Thursday, February 16, 2017

‘Twas the Season to Attack: Large Online Retailers Pummeled Over Holidays



February 16, 2017 -- London, UK -- NuData Security announced today that they had observed a 400 percent surge in automated online attacks over the 2016 holiday period.

NuData data scientists discovered an increase in maliciously scripted botnet activity of over 400 percent against many large online retail client sites during the last quarter of 2016 compared to the previous year.
  • Of the 5.6 million anomalous behaviors detected, over 1 million events were directly attributed to malicious automated activity from scripts and bots.  
  • Malicious scripted, bot and botnet activity accounted for 31% of all login activity for the month of December. 
  • Had they been successful, these automated attacks would have been used to power identity-based account takeover (ATO) and a wide array of cybercrime over the holiday period, including account information scraping, transaction fraud, coupon and reward abuse.
NuData found high levels of new account fraud in September and October of 2016, with some online merchants experiencing a record-breaking 60 percent of new accounts opened with fraudulent intent in the lead up to the holiday season.
  • Much of the increase in new account fraud was spoofing human input characters such as keystrokes and mouse movements and putting these in through scripts to look more legitimate.

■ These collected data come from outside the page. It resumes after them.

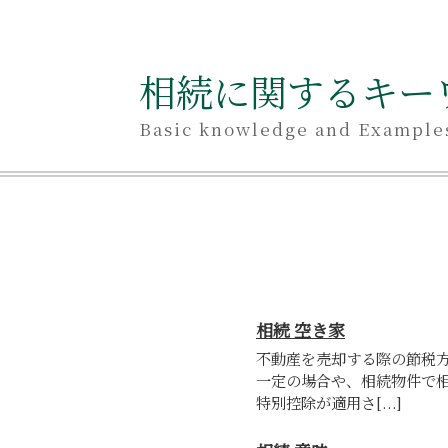
相続に関するキー
Basic knowledge and Example
相続 空き家
不動産を売却する際の節税
一定の場合や、相続物件で
特別控除が適用さ[...]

For a good example of how this type of attack can occur, see this rewards fraud case .
  • The fraudulent creation of new accounts waned during the last few weeks of the fourth quarter, falling to 22 percent in late December, indicating that cybercriminals switched their focus from fraudulent new account openings to scripted account-based fraud attempts over the holidays.
In 2016, attacks against the login of NuData’s clients’ sites doubled over the previous year.

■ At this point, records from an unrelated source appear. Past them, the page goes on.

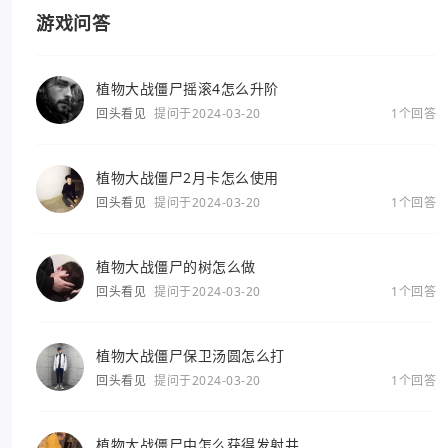
游戏问答
植物大战僵尸摇滚4怎么升阶
回头看见
提问于2024-03-20
1个回答
植物大战僵尸2月卡怎么使用
回头看见
提问于2024-03-20
1个回答
植物大战僵尸的树怎么做
回头看见
提问于2024-03-20
1个回答
植物大战僵尸保卫汤圆怎么打
回头看见
提问于2024-03-20
1个回答
植物大战僵尸中怎么获得发射井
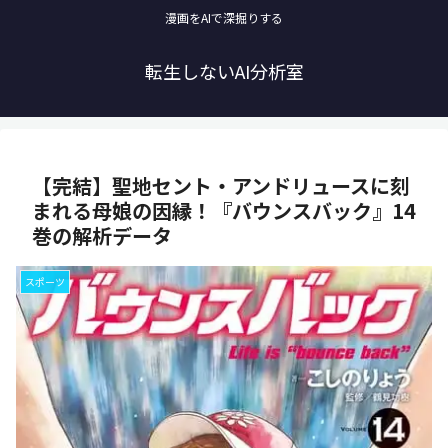
漫画をAIで深掘りする
転生しないAI分析室
【完結】聖地セント・アンドリュースに刻
まれる母娘の因縁！『バウンスバック』14
巻の解析データ
スポーツ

  • Both the volume and sophistication of these attacks spiked, f ed by the increased availability and low-cost of stolen consumer credentials available for sale on the Dark Web, harvested from massive data breaches in 2015 and 2016.
There is a demonstrated increase in the sophistication of automation, with bad actors using legitimate GUI-like automation trying to manipulate how pages are used.

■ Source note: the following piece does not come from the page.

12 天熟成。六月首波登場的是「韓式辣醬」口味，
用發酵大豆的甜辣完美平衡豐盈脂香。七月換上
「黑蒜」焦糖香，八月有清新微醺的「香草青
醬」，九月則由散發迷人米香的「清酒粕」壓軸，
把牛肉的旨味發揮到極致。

  • Fraudsters leverage volumetric spikes in activity over holiday shopping periods to circumvent detection and policies that retailers
  • deploy to lower the risk threshold to ensure good customer experience over the holidays.
  • Bad actors are using increasingly sophisticated tactics to mimic human behavior and adjust the timing of their attacks, such as using basic bots to perform velocity type functions and complex bots that are spoofing IPs, emulating devices, apps or browsers.
Account takeover continues to be a dire problem .
  • What makes ATO so dangerous is fraudsters target accounts created by real users, and use their stolen
  • credentials to access these accounts. 
ATO events in November and December 2016 on several large retailers
  • 7,620,605 total confirmed attack events
  • Equivalent to 2310 per minute or 38.5 per second
Robert Capps, VP of business development for NuData Security explains, "Cybercriminals are using bots to run automated tasks that increase the efficiency of attacks on confidential data such as login and payment details. The growing sophistication of cybercriminals is evident in the evolution of advanced attacks, their strategic timings and the use of tools such as malicious programs. These tools allow a relatively few number of technically skilled cybercriminals to conduct cybercrime on a global scale, effectively increasing the growth of cybercrime exponentially."